Reuters11/12/2015 à 16:17

UN COUPLE OBTIENT GAIN DE CAUSE FACE À L'ÉTAT SUR LE DOSSIER DES MÈRES PORTEUSES

NANTES (Reuters) - Le juge des référés du tribunal de grande instance de Nantes a contraint l'Etat à délivrer immédiatement des actes de naissance aux deux enfants d'un couple hétérosexuel nés d'une mère porteuse en Californie, une "première" en France saluée par leur avocate mais dont le parquet a fait appel.

Le juge s'est appuyé sur l'arrêt de la Cour européenne des droits de l'Homme (CEDH) du 26 juin 2014, qui avait condamné la France pour ses refus réitérés de délivrer ces documents d'état-civil aux filles jumelles de Sylvie Menesson et de son mari Dominique, qui avait eu recours en 2000 à cette technique en raison de ses problèmes de santé.

Or, si la gestation pour autrui (GPA) contre rétribution est légale aux Etats-Unis, elle n'est pas inscrite dans la loi en France, où elle fait toujours l'objet d'une vive controverse politique, malgré les injonctions de la justice européenne.

"En l'occurrence, les actes californiens n'ont jamais été soupçonnés d'irrégularité, ni de falsification", écrit le juge des référés dans son ordonnance rendue le 3 octobre dernier, que Reuters a pu lire. "Les faits qui y sont déclarés sont conformes à une décision de justice rendue légalement en Californie, et donnant force exécutoire à un contrat de mère porteuse qui attribue la paternité juridique à M. Dominique Menesson (...) et la maternité juridique à son épouse."

"Le fait que la mère juridique ne soit pas la mère biologique ne caractérise pas une information fausse, dès lors qu'à l'instar d'une adoption, la légalité de cette substitution a été vérifiée par le tribunal compétent, à savoir la Cour suprême de Californie", poursuit le juge dans sa décision.
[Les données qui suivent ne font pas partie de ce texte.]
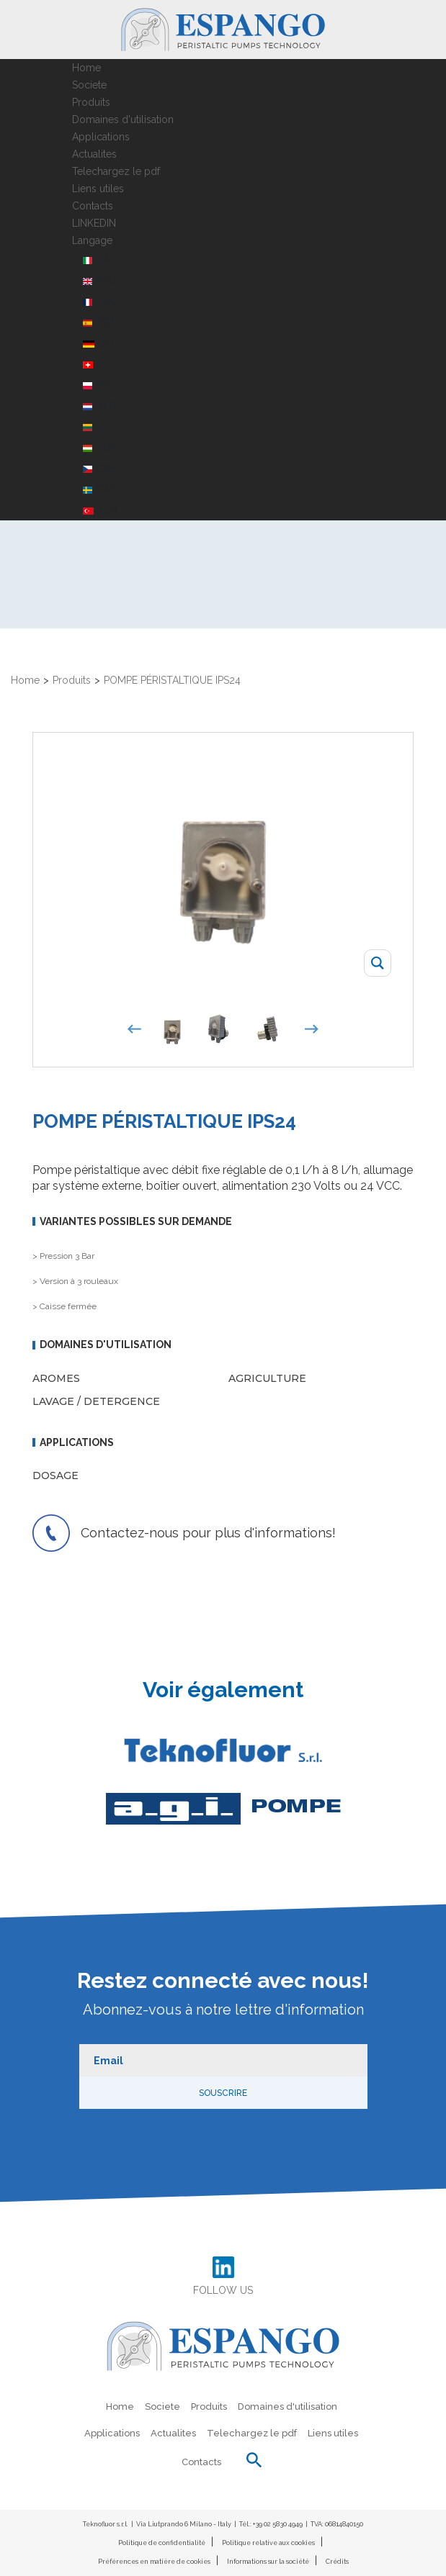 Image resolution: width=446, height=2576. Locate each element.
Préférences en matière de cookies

"AUCUNE CONTESTATION SERIEUSE"

"Il n'existe donc plus aucune contestation sérieuse de nature à faire obstacle à la transcription des actes de naissance des enfants Menesson sur les registres d'état-civil du ministère des Affaires étrangères", conclut le juge des référés, qui a condamné l'Etat à verser 3.500 euros à ce couple de Maisons-Alfort (Val-de-Marne) pour ses frais de justice.

Leur avocate a ainsi salué cette "première" en France pour un couple hétérosexuel, mais s'est dite "révoltée" par l'appel du magistrat du parquet civil de Nantes, dont elle a pris connaissance mercredi. L'ordonnance du juge des référés du TGI de Nantes, qui présente un caractère exécutoire, demeure toutefois applicable immédiatement.

"Il est rarissime que la France refuse d'exécuter un arrêt de la Cour européenne des droits de l'Homme", a déclaré à Reuters Me Laurence Roques. "Que ce soit pour la présence de l'avocat en garde à vue, les changements d'état-civil des personnes transsexuelles ou les discriminations entre enfants légitimes ou adultérins, elle s'y est toujours pliée. Mais là, c'est la première fois que la France fait une telle résistance".

La Cour européenne des droits de l'Homme (CEDH) avait en effet déjà condamné la France à verser 15.000 euros de dommages et intérêts aux époux Menesson, et 5.000 euros à chacune de leurs deux filles, au titre du "préjudice moral".

Le tribunal de grande instance de Nantes est compétent pour toutes les questions relatives aux Français nés à l'étranger, en raison de la présence dans la ville des services décentralisés du ministère des Affaires étrangères.